The best places to eat, stay, shop and visit in the South West

Selena Young discovers The Alverton, a historic hotel with good cooking in the heart of the Cornish capital

What’s the draw?

Many of us will have been stung by an unfortunate Airbnb experience – forgetting to tick ‘entire home’ and kipping in someone’s garage springs to mind (yes, really). So it was while staying at The Alverton that I was reminded of the reliability, hospitable charm and inviting extras that quality hotels deliver.

Homestay apps have their place, of course, but there’s no denying that hotels like The Alverton reign supreme for a city break, especially when they have a Trencherman’s Guide-rated/two-AA-rosette restaurant in-house. Good luck finding that in a holiday rental.

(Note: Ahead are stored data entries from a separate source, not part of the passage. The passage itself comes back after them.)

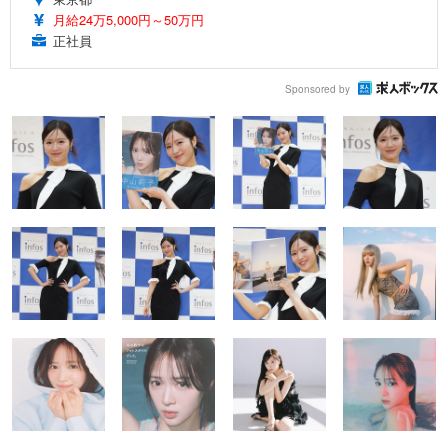
月給24万5,000円～50万円
正社員
Sponsored by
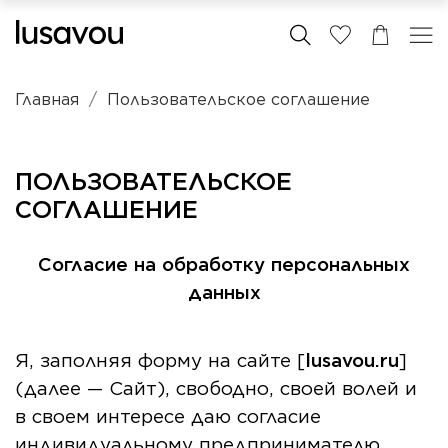
Главная
Пользовательское соглашение
ПОЛЬЗОВАТЕЛЬСКОЕ
СОГЛАШЕНИЕ
Согласие на обработку персональных
данных
Я, заполняя форму на сайте [
lusavou.ru
]
(далее — Сайт), свободно, своей волей и
в своем интересе даю согласие
индивидуальному предпринимателю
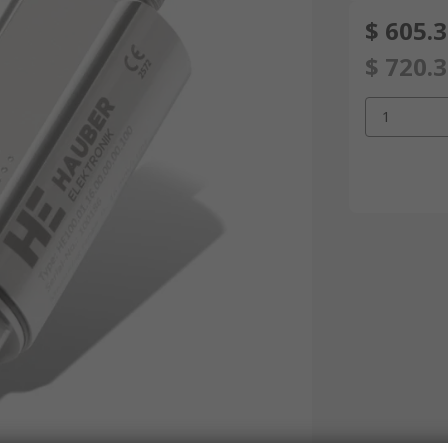
$ 605.
$ 720.
1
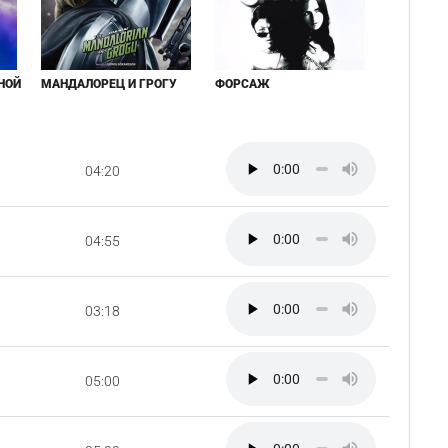
НОЙ
МАНДАЛОРЕЦ И ГРОГУ
ФОРСАЖ
04:20
04:55
03:18
05:00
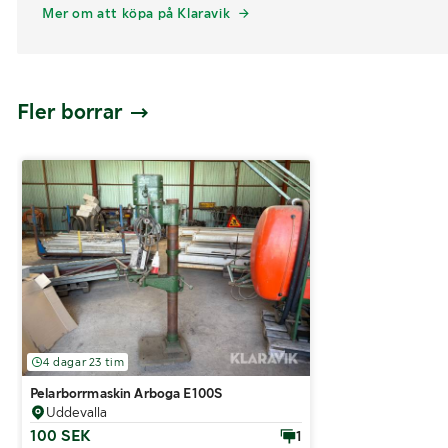
Mer om att köpa på Klaravik
Fler borrar
4 dagar 23 tim
Pelarborrmaskin Arboga E100S
Uddevalla
100 SEK
1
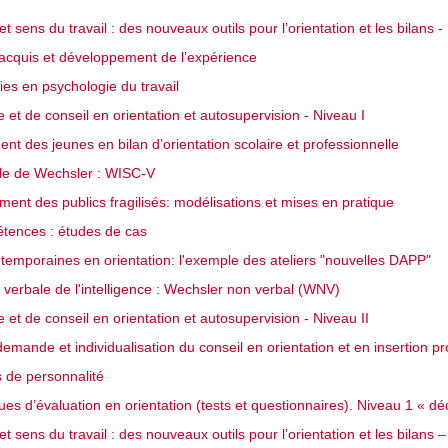
et sens du travail : des nouveaux outils pour l’orientation et les bilans 
 acquis et développement de l’expérience
ies en psychologie du travail
e et de conseil en orientation et autosupervision - Niveau I
 des jeunes en bilan d’orientation scolaire et professionnelle
lle de Wechsler : WISC-V
nt des publics fragilisés: modélisations et mises en pratique
étences : études de cas
emporaines en orientation: l'exemple des ateliers "nouvelles DAPP"
 verbale de l'intelligence : Wechsler non verbal (WNV)
e et de conseil en orientation et autosupervision - Niveau II
emande et individualisation du conseil en orientation et en insertion pr
 de personnalité
iques d’évaluation en orientation (tests et questionnaires). Niveau 1 « 
et sens du travail : des nouveaux outils pour l’orientation et les bilans –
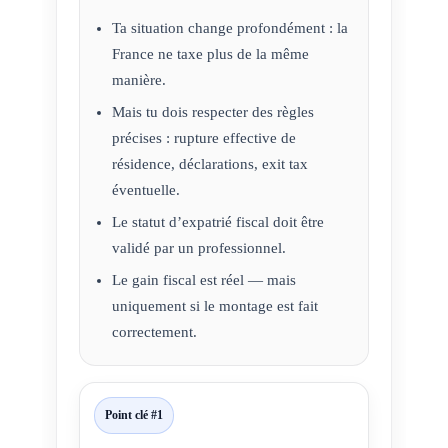
Ta situation change profondément : la
France ne taxe plus de la même
manière.
Mais tu dois respecter des règles
précises : rupture effective de
résidence, déclarations, exit tax
éventuelle.
Le statut d’expatrié fiscal doit être
validé par un professionnel.
Le gain fiscal est réel — mais
uniquement si le montage est fait
correctement.
Point clé #1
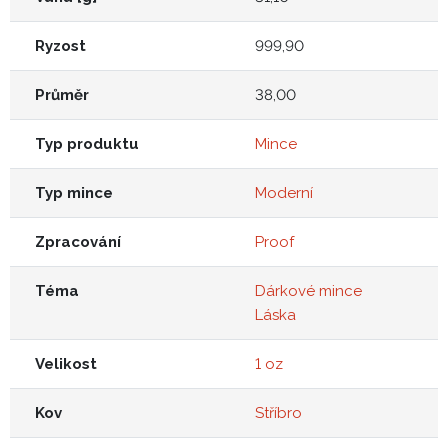
Ryzost
999,90
Průměr
38,00
Typ produktu
Mince
Typ mince
Moderní
Zpracování
Proof
Téma
Dárkové mince
Láska
Velikost
1 oz
Kov
Stříbro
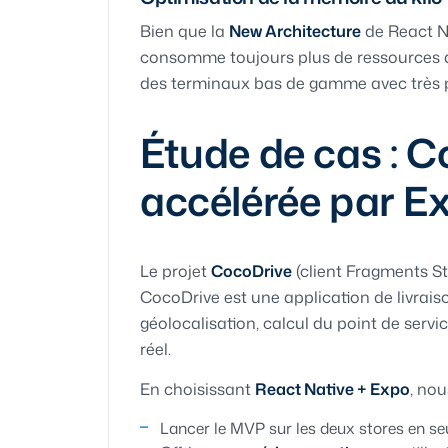
Bien que la
New Architecture
de React Na
consomme toujours plus de ressources qu
des terminaux bas de gamme avec très peu
Étude de cas : C
accélérée par E
Le projet
CocoDrive
(client Fragments St
CocoDrive est une application de livrai
géolocalisation, calcul du point de servic
réel.
En choisissant
React Native + Expo
, nou
Lancer le MVP sur les deux stores en s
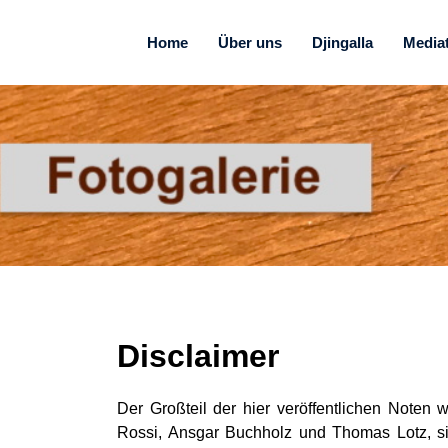
Home
Über uns
Djingalla
Media
Disclaimer
Der Großteil der hier veröffentlichen Noten 
Rossi, Ansgar Buchholz und Thomas Lotz, si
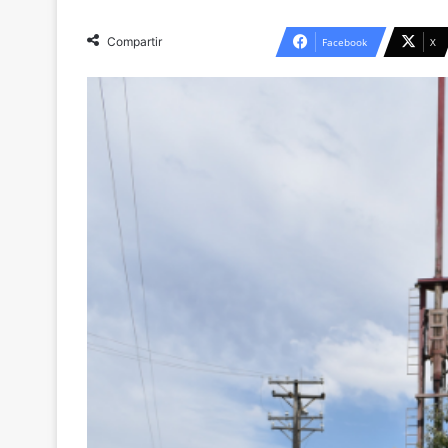
Compartir
Facebook
X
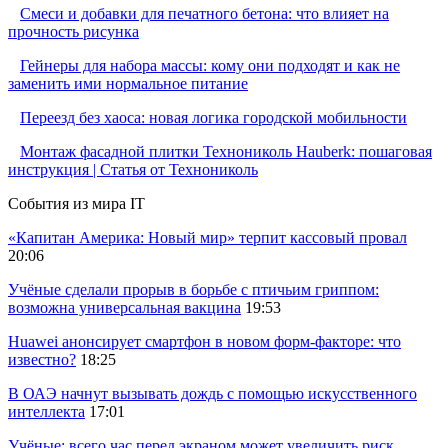
Смеси и добавки для печатного бетона: что влияет на
прочность рисунка
Гейнеры для набора массы: кому они подходят и как не
заменить ими нормальное питание
Переезд без хаоса: новая логика городской мобильности
Монтаж фасадной плитки Технониколь Hauberk: пошаговая
инструкция | Статья от Технониколь
События из мира IT
«Капитан Америка: Новый мир» терпит кассовый провал
20:06
Учёные сделали прорыв в борьбе с птичьим гриппом:
возможна универсальная вакцина
19:53
Huawei анонсирует смартфон в новом форм-факторе: что
известно?
18:25
В ОАЭ начнут вызывать дождь с помощью искусственного
интеллекта
17:01
Учёные: всего час перед экраном может увеличить риск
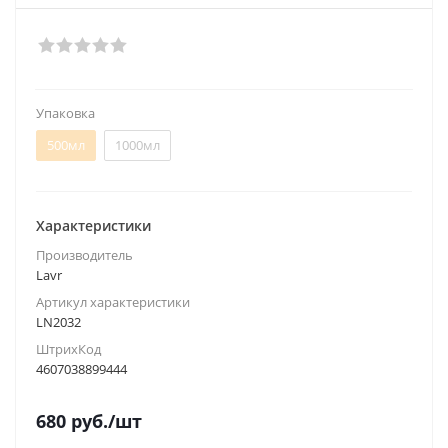
Упаковка
500мл
1000мл
Характеристики
Производитель
Lavr
Артикул характеристики
LN2032
ШтрихКод
4607038899444
680
руб.
/шт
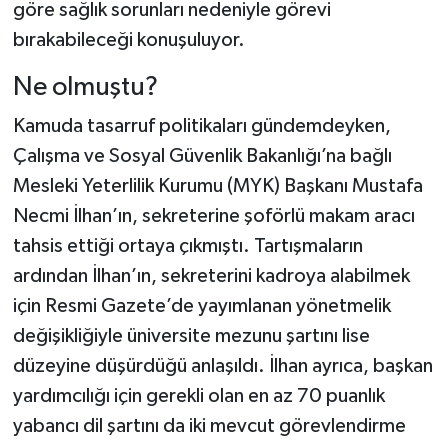
göre sağlık sorunları nedeniyle görevi
bırakabileceği konuşuluyor.
Ne olmuştu?
Kamuda tasarruf politikaları gündemdeyken,
Çalışma ve Sosyal Güvenlik Bakanlığı’na bağlı
Mesleki Yeterlilik Kurumu (MYK) Başkanı Mustafa
Necmi İlhan’ın, sekreterine şoförlü makam aracı
tahsis ettiği ortaya çıkmıştı. Tartışmaların
ardından İlhan’ın, sekreterini kadroya alabilmek
için Resmi Gazete’de yayımlanan yönetmelik
değişikliğiyle üniversite mezunu şartını lise
düzeyine düşürdüğü anlaşıldı. İlhan ayrıca, başkan
yardımcılığı için gerekli olan en az 70 puanlık
yabancı dil şartını da iki mevcut görevlendirme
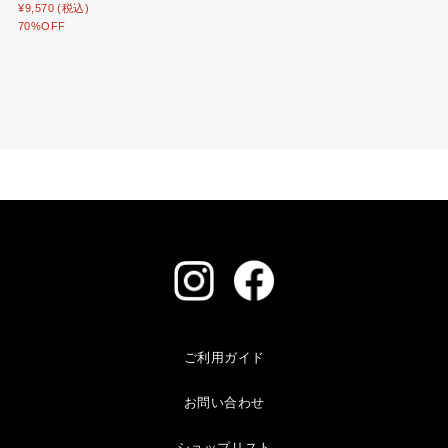
¥9,570 (税込)
70%OFF
ご利用ガイド
お問い合わせ
ショップリスト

The Alverton is hidden away on the edge of the Cornish capital, and reached by a steep winding driveway that dramatically reveals the Grade II*-listed building as you emerge at the top. Its historic backstory – it was a convent as well as the home of William Tweedy, president of the RHS – is evident in period features such as a bell tower and mullion windows, and in the mature gardens that encircle the building.

We stayed in a suite in the hotel’s courtyard, one of a secluded complex of guestrooms that blend old with new in heavenly style. Arched windows and exposed stonework and beams made a characterful counterbalance to plush fabrics, a swan-dive-deserving king-size bed and a freestanding copper tub, which gleamed in the light streaming through stained-glass windows.

Cooking creds

Exec chef Nick Hodges and head chef Ollie Wyatt are the talented duo who ensure the à la carte menu is flush with seasonal Cornish fare.

The Alverton seafood

What to order?

Our dining experience kicked off at the bar with a Cornish Negroni and a local ale, although on balmy evenings the terrace is the best spot for an aperitif.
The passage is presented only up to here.